JCCNetwork.id— Pelaku pasar menilai penyampaian RAPBN 2027 tidak cukup hanya berisi target pertumbuhan ekonomi, defisit fiskal, dan asumsi makro.
Investor juga menunggu gambaran menyeluruh mengenai arah kebijakan ekonomi pemerintah untuk menghadapi tantangan domestik dan global.
Kepala Ekonom Trimegah Sekuritas Indonesia Fakhrul Fulvian mengatakan, perhatian pasar terhadap RAPBN 2027 tahun ini lebih tertuju pada strategi pemerintah dibandingkan sekadar angka-angka dalam anggaran.
“Dalam kondisi normal, pasar biasanya fokus pada angka defisit, target pertumbuhan, atau asumsi makro. Namun tahun ini berbeda,” kata Fakhrul di Jakarta, Kamis (13/8/2026).
Menurut dia, sejumlah parameter utama RAPBN 2027 sebenarnya telah diketahui pasar.
Pemerintah dan DPR menyepakati target pertumbuhan ekonomi 2027 dalam rentang 5,8 persen hingga 6,5 persen.
Sementara itu, defisit fiskal dipatok 1,8 persen hingga 2,4 persen terhadap Produk Domestik Bruto (PDB), dengan asumsi nilai tukar rupiah sebesar Rp16.800-Rp17.500 per dolar AS.
Dengan kondisi tersebut, investor kini menunggu penjelasan pemerintah mengenai arah kebijakan fiskal dan moneter, pola pembiayaan pembangunan, serta strategi Indonesia menghadapi perubahan ekonomi global.
Fakhrul menyebut terdapat empat isu utama yang menjadi perhatian pasar.
Pertama, investor ingin mengetahui apakah RAPBN 2027 akan diarahkan sebagai tahap konsolidasi setelah gejolak ekonomi 2026 atau menjadi pijakan untuk mempercepat ekspansi pembangunan.
Kedua, pasar membutuhkan kejelasan mengenai pembagian peran antara APBN, Badan Usaha Milik Negara (BUMN), Danantara, dan sektor keuangan dalam mendukung pembiayaan pembangunan nasional.
Ketiga, pemerintah dinilai perlu menunjukkan strategi untuk mengurangi ketergantungan terhadap arus modal portofolio jangka pendek.
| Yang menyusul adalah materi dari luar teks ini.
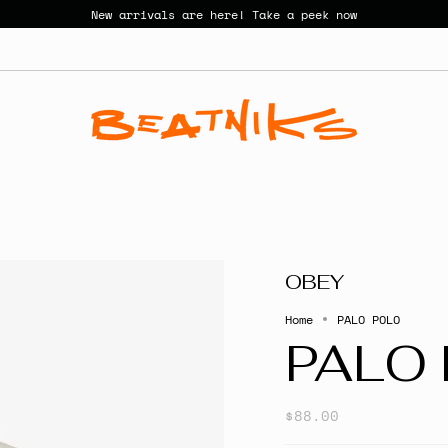
New arrivals are here! Take a peek now
OBEY
Home
PALO POLO
PALO
$88.00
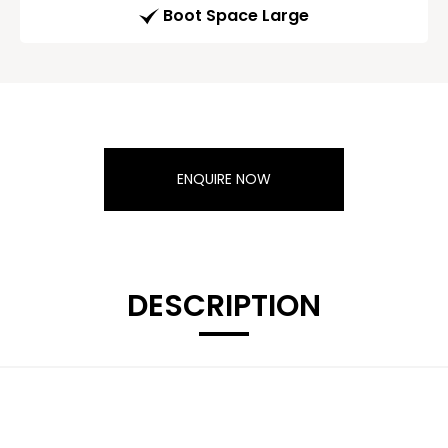
Boot Space Large
ENQUIRE NOW
DESCRIPTION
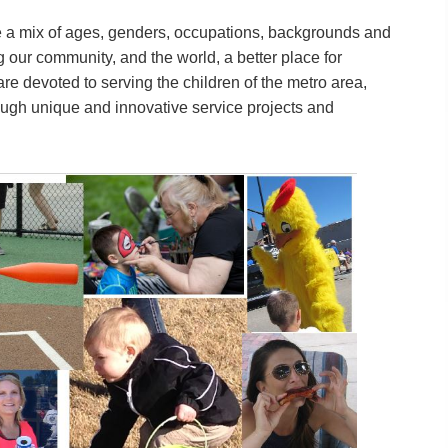
a mix of ages, genders, occupations, backgrounds and
 our community, and the world, a better place for
are devoted to serving the children of the metro area,
ough unique and innovative service projects and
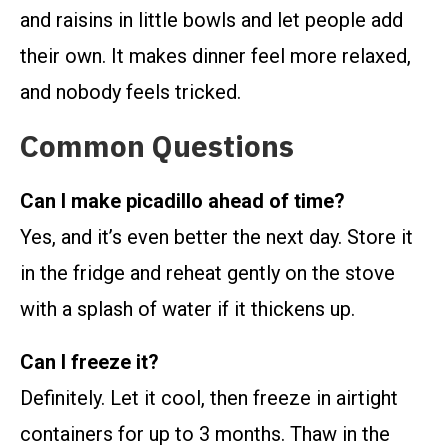
and raisins in little bowls and let people add
their own. It makes dinner feel more relaxed,
and nobody feels tricked.
Common Questions
Can I make picadillo ahead of time?
Yes, and it’s even better the next day. Store it
in the fridge and reheat gently on the stove
with a splash of water if it thickens up.
Can I freeze it?
Definitely. Let it cool, then freeze in airtight
containers for up to 3 months. Thaw in the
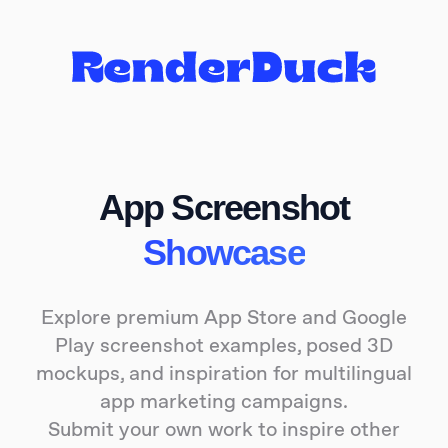
App Screenshot
Showcase
Explore premium App Store and Google
Play screenshot examples, posed 3D
mockups, and inspiration for multilingual
app marketing campaigns.
Submit your own work to inspire other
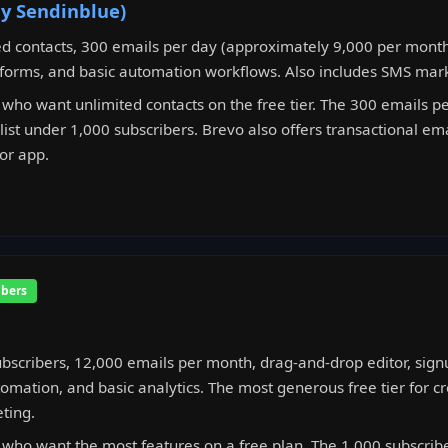
ly Sendinblue)
d contacts, 300 emails per day (approximately 9,000 per month
forms, and basic automation workflows. Also includes SMS mark
who want unlimited contacts on the free tier. The 300 emails pe
ist under 1,000 subscribers. Brevo also offers transactional emai
or app.
ibers
bscribers, 12,000 emails per month, drag-and-drop editor, sign
omation, and basic analytics. The most generous free tier for cr
ting.
who want the most features on a free plan. The 1,000 subscriber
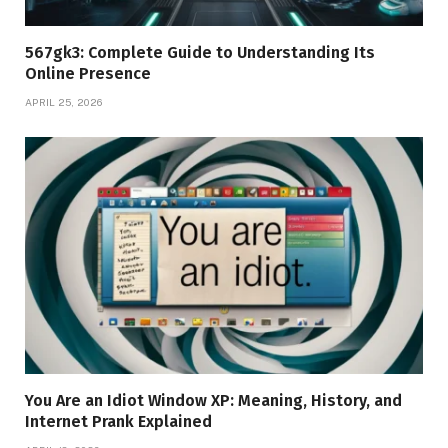
567gk3: Complete Guide to Understanding Its
Online Presence
APRIL 25, 2026
You Are an Idiot Window XP: Meaning, History, and
Internet Prank Explained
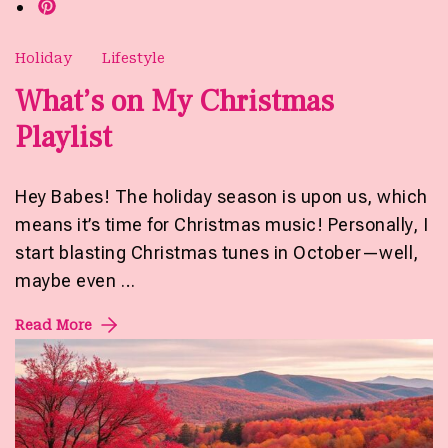
Holiday
Lifestyle
What’s on My Christmas
Playlist
Hey Babes! The holiday season is upon us, which
means it’s time for Christmas music! Personally, I
start blasting Christmas tunes in October—well,
maybe even …
Read More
Stabilitas pasar keuangan sepanjang 2026 dinilai menjadi modal penting, tetapi pemerintah masih perlu memperkuat sumber pembiayaan yang lebih berkelanjutan.
Keberhasilan menjaga stabilitas pasar keuangan sepanjang tahun ini merupakan pencapaian yang penting, namun tantangan berikutnya adalah membangun sumber pembiayaan yang lebih permanen melalui investasi langsung, industrialisasi, dan penguatan neraca pembayaran,jelasnya.
Keempat, investor mencermati kesiapan pemerintah menghadapi perubahan ekonomi global, terutama kecenderungan kenaikan biaya modal jangka panjang.
Menurut Fakhrul, kondisi tersebut berpotensi memengaruhi strategi pembiayaan pembangunan Indonesia dalam beberapa tahun mendatang.
Karena itu, pidato Presiden Prabowo Subianto dalam penyampaian RAPBN 2027 menjadi salah satu agenda komunikasi kebijakan yang paling dinantikan pelaku pasar sepanjang 2026.
Fakhrul menilai Nota Keuangan akan menjadi acuan bagi investor dalam membaca arah kebijakan pemerintah.
Pasar tidak hanya akan mencermati besaran anggaran, tetapi juga konsistensi dan keyakinan pemerintah dalam menjalankan strategi ekonomi nasional.
“Nota Keuangan juga berfungsi sebagai expectation guidance bagi pasar keuangan. Investor akan menilai bukan hanya angka yang disampaikan, tetapi juga arah, konsistensi, dan keyakinan yang ditunjukkan pemerintah terhadap strategi ekonomi Indonesia ke depan,” tuturnya.